**WHAT THE TASK REQUIRES:** Print nothing except the lines of the listing below from the line with "plans, contracts and" to the line with "through a single", each exactly as written, both ends included.

┌──

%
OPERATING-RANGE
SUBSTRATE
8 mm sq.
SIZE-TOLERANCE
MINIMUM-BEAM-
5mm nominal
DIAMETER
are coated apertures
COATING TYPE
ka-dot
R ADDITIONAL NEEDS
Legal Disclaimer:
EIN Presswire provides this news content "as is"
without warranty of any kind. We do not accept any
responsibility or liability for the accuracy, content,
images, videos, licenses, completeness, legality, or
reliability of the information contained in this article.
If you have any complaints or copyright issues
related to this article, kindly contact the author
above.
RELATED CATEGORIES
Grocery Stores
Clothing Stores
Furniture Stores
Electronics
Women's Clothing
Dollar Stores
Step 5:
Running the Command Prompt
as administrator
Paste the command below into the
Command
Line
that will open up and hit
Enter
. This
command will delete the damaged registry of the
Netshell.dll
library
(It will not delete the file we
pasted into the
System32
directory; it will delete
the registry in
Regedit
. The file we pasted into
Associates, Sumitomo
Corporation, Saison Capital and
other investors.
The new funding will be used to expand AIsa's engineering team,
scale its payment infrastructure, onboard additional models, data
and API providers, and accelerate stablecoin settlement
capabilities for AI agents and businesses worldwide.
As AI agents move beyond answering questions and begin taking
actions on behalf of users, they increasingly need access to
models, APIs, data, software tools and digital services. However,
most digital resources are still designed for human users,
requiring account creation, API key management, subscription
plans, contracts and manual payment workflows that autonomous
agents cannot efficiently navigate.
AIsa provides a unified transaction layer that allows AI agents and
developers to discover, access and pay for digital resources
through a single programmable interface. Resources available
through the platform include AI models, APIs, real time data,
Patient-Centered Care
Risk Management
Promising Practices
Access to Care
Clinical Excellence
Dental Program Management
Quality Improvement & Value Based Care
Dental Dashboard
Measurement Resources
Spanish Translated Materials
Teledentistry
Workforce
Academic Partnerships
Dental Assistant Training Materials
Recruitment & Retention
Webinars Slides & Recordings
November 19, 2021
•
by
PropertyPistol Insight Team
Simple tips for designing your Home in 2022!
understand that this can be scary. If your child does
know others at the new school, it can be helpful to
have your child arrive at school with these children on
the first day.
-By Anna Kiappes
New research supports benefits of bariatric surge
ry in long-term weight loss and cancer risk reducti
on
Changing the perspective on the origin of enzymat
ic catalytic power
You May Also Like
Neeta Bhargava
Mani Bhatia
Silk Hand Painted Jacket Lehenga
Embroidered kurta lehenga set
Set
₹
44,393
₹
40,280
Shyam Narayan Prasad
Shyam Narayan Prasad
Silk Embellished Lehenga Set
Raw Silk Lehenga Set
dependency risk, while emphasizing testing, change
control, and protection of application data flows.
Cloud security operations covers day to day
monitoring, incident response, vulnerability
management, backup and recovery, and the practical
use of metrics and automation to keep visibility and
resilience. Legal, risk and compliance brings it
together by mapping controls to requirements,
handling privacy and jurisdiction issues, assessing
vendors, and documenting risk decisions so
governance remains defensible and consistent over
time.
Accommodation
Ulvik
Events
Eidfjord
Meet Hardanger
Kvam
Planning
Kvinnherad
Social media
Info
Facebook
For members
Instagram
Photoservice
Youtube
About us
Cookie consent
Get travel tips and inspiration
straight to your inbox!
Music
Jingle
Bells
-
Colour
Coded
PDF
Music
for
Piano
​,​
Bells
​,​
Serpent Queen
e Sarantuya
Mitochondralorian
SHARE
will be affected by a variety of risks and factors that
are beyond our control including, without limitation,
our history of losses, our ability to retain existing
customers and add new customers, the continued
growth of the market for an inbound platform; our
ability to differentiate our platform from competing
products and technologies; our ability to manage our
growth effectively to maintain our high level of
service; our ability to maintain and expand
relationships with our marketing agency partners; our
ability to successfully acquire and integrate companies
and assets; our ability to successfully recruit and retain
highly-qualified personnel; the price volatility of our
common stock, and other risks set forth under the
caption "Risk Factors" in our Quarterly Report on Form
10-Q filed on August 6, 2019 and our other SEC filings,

└──

**TASK SOLUTION:**
plans, contracts and manual payment workflows that autonomous
agents cannot efficiently navigate.
AIsa provides a unified transaction layer that allows AI agents and
developers to discover, access and pay for digital resources
through a single programmable interface. Resources available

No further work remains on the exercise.